To facilitate networking, we had the participants split into the same small groups all week long and had them work on some creative thinking projects:
- assigned a party, what would they write as that party's platform. We had five groups, so five platforms. And they were far more realistic than a certain one or two I have seen from the actual parties.
- develop a DND/CAF media strategy. This was pretty wide open, and they took it in very interesting directions
assigned a historically excluded community, each group was to develop strategies to make DND/CAF include that group better.Three research agendas - what should the Social Sciences and Humanities Research Council of Canada and/or DND's Mobilizing Insights in Security Defence programs set as their next funding priorities.
The small group exercises worked far better than we had hoped, as they did foster some connections within the groups AND generate some really sharp thinking.
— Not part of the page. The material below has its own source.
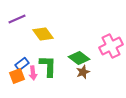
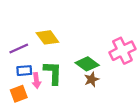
purple line: (17, 19) -> (19, 48), moved
blue rectangle: (22, 64) -> (24, 71), turned 32
orange square: (17, 76) -> (19, 94), moved

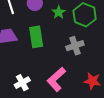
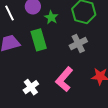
green star: (59, 12) -> (51, 17), moved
We had two happy hours. We did a speed dating kind of thing where each person would meet several others and exchange a bit of info--their favorite defence/security issue, their favorite hobby, a pandemic survival strategy. We didn't set up the zoom breakout rooms quite right so it didn't work as smoothly as we liked, but it generally allowed folks to meet others and get a better sense of the other folks in the community. The second happy hour involved geoguessr (h/t to Lama for the suggestion), a game that plops a group somewhere in the world in googlestreetview, and you have to figure out what country you are in. It was silly, serving as a good icebreaker. I met a few people in my zoom room that I hadn't had a chance to speak with, so I chalk that up as a win.
This event was very inspired by stuff I had seen at Bridging the Gap's weeklong summer seminars where I was a presenter a couple of times and also by stuff I had heard about SWAMOS and other similar enterprises. I am very grateful to the CDSN HQ team who did so much of the work this summer to get this ready, to the presenters who did great with my vague instructions and were willing to stick around after the designated time (pretty much every session went long, which I took as a good sign), and to the participants for bringing it every day.
One of the goals of the CDSN in general and this event in particular is to foster a sense of community for those who are in this defence/security enterprise. I am pretty sure it worked, but only time will tell. We will try to do things down the road to bring these people back together and to reinforce the bonds that were created. And if we can do this in person, we will add more topics, including more speakers from beyond DND/CAF.
And now I can go back to preparing to teach the next batch of classes as, alas, summer is ending.